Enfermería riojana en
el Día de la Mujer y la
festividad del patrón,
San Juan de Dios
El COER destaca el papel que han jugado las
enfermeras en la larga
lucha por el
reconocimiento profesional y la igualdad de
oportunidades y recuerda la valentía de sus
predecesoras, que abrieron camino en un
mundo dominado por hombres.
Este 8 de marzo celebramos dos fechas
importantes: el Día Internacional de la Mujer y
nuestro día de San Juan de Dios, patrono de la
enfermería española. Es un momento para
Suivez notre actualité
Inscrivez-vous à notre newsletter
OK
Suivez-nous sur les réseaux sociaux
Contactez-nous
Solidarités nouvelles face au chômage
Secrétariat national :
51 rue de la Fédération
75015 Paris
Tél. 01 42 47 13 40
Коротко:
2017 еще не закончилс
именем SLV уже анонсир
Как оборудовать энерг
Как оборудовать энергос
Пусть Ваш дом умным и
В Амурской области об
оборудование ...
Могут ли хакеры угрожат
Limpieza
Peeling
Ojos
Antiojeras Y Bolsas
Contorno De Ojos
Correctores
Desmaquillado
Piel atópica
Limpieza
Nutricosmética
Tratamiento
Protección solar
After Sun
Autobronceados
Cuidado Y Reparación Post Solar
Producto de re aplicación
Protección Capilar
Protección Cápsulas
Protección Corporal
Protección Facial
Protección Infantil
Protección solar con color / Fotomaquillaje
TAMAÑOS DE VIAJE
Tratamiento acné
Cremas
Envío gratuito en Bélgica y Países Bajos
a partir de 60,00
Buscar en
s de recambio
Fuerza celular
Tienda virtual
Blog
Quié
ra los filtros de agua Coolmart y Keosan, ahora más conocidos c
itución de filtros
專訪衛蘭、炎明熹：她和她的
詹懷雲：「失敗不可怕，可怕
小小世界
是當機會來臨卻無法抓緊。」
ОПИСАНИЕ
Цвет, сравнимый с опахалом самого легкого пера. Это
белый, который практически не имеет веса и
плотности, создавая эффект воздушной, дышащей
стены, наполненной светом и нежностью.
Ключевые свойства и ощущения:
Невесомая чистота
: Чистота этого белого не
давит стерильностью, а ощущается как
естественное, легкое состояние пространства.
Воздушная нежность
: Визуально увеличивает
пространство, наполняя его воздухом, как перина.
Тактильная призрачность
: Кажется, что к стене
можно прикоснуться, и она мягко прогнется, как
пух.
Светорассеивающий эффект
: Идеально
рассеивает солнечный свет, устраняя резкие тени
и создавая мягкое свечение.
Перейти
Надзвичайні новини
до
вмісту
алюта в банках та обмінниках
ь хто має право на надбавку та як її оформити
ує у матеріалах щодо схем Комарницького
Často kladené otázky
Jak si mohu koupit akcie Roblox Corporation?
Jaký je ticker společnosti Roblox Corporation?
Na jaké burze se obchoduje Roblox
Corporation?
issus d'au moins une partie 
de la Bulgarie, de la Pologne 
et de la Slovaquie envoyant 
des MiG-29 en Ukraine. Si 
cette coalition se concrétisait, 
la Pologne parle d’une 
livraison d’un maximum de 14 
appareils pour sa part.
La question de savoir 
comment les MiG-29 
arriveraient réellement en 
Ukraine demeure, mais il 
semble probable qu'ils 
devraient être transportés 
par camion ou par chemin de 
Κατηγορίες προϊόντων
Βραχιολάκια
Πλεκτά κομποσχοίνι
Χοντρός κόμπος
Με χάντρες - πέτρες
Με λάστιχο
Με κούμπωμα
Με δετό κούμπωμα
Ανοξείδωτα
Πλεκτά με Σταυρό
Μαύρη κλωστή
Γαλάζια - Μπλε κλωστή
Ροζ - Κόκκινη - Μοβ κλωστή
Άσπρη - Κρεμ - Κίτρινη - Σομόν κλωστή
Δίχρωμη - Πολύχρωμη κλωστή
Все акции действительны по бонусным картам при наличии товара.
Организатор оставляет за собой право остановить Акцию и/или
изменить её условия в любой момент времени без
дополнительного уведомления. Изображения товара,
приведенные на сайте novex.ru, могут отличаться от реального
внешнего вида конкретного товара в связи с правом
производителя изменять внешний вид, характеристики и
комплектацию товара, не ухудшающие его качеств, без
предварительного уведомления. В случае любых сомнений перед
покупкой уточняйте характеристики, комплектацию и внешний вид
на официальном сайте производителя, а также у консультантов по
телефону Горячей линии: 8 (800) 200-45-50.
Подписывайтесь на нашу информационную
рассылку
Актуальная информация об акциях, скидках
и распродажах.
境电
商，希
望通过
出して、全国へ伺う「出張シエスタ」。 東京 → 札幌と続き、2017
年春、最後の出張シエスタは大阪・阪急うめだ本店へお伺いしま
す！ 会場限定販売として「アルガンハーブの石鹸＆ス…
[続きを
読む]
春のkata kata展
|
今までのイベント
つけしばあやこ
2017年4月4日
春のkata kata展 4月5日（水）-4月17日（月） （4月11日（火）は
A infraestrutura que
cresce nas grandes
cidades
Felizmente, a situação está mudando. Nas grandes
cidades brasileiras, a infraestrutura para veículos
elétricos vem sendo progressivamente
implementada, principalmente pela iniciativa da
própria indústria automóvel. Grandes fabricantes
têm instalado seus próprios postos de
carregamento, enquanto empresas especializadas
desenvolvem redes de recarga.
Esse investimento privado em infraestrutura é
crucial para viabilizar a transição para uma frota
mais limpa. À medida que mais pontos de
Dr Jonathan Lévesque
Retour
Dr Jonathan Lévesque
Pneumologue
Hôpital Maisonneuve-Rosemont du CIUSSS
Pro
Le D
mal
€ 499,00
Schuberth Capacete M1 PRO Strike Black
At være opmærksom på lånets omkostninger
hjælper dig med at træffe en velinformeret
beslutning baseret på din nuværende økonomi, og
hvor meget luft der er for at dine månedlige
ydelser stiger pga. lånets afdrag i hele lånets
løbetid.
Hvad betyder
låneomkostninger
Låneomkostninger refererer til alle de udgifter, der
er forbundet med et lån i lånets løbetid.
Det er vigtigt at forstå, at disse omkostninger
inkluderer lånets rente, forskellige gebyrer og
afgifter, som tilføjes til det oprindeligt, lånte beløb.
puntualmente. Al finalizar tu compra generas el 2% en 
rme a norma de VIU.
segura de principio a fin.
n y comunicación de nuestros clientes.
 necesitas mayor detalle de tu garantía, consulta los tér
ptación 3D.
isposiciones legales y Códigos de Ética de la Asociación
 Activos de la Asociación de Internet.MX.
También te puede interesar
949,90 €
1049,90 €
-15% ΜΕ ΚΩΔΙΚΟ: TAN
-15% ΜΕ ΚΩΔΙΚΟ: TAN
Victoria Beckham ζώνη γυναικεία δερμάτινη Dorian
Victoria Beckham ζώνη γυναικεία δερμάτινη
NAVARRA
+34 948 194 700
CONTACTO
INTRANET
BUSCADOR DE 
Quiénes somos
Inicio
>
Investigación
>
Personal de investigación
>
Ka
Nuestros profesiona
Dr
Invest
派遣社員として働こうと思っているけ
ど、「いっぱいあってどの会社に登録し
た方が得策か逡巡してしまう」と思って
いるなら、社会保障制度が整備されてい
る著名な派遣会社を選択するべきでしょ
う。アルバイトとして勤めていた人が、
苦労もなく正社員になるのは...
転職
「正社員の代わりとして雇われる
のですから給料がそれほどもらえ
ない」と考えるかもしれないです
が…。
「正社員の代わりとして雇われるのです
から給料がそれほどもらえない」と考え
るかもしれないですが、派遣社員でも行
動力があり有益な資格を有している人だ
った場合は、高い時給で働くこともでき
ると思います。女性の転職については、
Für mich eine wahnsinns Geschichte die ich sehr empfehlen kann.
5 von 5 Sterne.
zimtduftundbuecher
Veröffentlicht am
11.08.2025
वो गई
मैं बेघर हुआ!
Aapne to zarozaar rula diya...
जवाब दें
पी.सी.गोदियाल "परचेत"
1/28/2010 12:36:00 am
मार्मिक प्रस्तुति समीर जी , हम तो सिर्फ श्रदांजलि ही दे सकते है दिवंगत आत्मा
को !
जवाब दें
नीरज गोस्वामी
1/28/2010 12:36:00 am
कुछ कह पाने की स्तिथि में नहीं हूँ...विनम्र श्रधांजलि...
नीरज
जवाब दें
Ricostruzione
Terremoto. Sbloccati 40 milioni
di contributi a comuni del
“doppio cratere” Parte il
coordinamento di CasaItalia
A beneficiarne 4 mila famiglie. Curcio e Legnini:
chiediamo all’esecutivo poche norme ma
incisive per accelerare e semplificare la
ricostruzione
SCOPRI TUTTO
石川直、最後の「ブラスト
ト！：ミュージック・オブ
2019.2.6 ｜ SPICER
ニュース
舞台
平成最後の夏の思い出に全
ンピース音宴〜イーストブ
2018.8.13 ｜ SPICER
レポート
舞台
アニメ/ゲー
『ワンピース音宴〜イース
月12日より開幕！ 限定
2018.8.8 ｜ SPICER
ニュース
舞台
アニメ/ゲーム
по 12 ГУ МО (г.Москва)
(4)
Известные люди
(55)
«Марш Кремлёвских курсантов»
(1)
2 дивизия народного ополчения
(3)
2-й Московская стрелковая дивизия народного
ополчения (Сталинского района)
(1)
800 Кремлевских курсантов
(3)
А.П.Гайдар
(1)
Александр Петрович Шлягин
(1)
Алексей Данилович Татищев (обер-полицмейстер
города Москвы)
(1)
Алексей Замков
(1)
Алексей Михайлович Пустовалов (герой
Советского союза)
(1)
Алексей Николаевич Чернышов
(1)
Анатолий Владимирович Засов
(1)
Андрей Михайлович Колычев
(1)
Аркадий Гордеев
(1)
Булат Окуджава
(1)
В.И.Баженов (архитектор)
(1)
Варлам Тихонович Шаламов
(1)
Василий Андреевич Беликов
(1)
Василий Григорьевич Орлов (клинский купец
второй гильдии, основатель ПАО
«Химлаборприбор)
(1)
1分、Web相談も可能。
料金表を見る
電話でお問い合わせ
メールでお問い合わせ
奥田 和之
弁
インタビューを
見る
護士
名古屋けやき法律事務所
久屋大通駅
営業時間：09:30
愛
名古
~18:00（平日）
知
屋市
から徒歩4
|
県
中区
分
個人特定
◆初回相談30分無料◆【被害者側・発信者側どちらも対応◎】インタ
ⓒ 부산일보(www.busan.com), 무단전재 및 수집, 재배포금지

• **GOAL OF THE EXERCISE**: From the data above, output only the lines between the line containing "るかもしれないですが、派遣社員でも行" and the line containing "नीरज गोस्वामी", inclusive, exactly as written.

• **TASK RESPONSE**:
るかもしれないですが、派遣社員でも行
動力があり有益な資格を有している人だ
った場合は、高い時給で働くこともでき
ると思います。女性の転職については、
Für mich eine wahnsinns Geschichte die ich sehr empfehlen kann.
5 von 5 Sterne.
zimtduftundbuecher
Veröffentlicht am
11.08.2025
वो गई
मैं बेघर हुआ!
Aapne to zarozaar rula diya...
जवाब दें
पी.सी.गोदियाल "परचेत"
1/28/2010 12:36:00 am
मार्मिक प्रस्तुति समीर जी , हम तो सिर्फ श्रदांजलि ही दे सकते है दिवंगत आत्मा
को !
जवाब दें
नीरज गोस्वामी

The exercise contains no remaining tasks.